C'est une ancienne tradition de l'église d'Avignon que saint Ruf, son premier évêque, était fils de ce Simon le Cyrénéen qui aida Jésus à porter sa croix. On dit que Simon avait quitté la Lybie et la ville de Cyrène, sa patrie, après la perte de sa fortune, et qu'il était venu à Jérusalem avec ses deux fils Alexandre et Rufus. Ayant été témoin des merveilles qu'opérait Jésus, il crut en lui et fut compté parmi ses disciples. Après l'ascension du Sauveur, Ruf s'attacha à saint Paul et vint à Rome avec le Docteur des nations. C'est de lui, on le croit, que parle saint Paul, dans l'épître aux Romains, lorsqu'il dit : « Saluez Rufus, élu dans le Seigneur », — bref éloge qui montre suffisamment la sainteté du bienheureux Ruf.

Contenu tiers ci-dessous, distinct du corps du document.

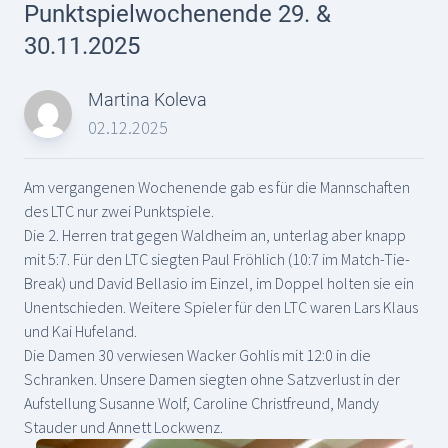
Punktspielwochenende 29. &
30.11.2025
Martina Koleva
02.12.2025
Am vergangenen Wochenende gab es für die Mannschaften
des LTC nur zwei Punktspiele.
Die 2. Herren trat gegen Waldheim an, unterlag aber knapp
mit 5:7. Für den LTC siegten Paul Fröhlich (10:7 im Match-Tie-
Break) und David Bellasio im Einzel, im Doppel holten sie ein
Unentschieden. Weitere Spieler für den LTC waren Lars Klaus
und Kai Hufeland.
Die Damen 30 verwiesen Wacker Gohlis mit 12:0 in die
Schranken. Unsere Damen siegten ohne Satzverlust in der
Aufstellung Susanne Wolf, Caroline Christfreund, Mandy
Stauder und Annett Lockwenz.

Il suivit saint Paul en Espagne où cet Apôtre l'établit chef de l'Église de Tortose naissante. Sur la demande des habitants de Valence émus des merveilles opérées à Tortose, il envoya dans cette ville quelques-uns de ses disciples pour y porter la lumière de l'Évangile. Il passa ensuite les Pyrénées avec Paul-Serge, que l'Apôtre des Gentils avait ordonné évêque de Narbonne, et vint fonder l'église d'Avignon. Il propagea l'Évangile d'une manière étonnante dans la contrée et fit bâtir, dit-on, une chapelle sur le Rocher, où, selon la tradition, Charlemagne fit élever plus tard la basilique de Notre-Dame des Doms.

Comblé d'années et de mérites, Rufus s'endormit dans le Seigneur vers l'an 90. Le martyrologe romain le mentionne le 12 novembre : les églises d'Avignon et de Tortose célèbrent sa fête le 14 du même mois.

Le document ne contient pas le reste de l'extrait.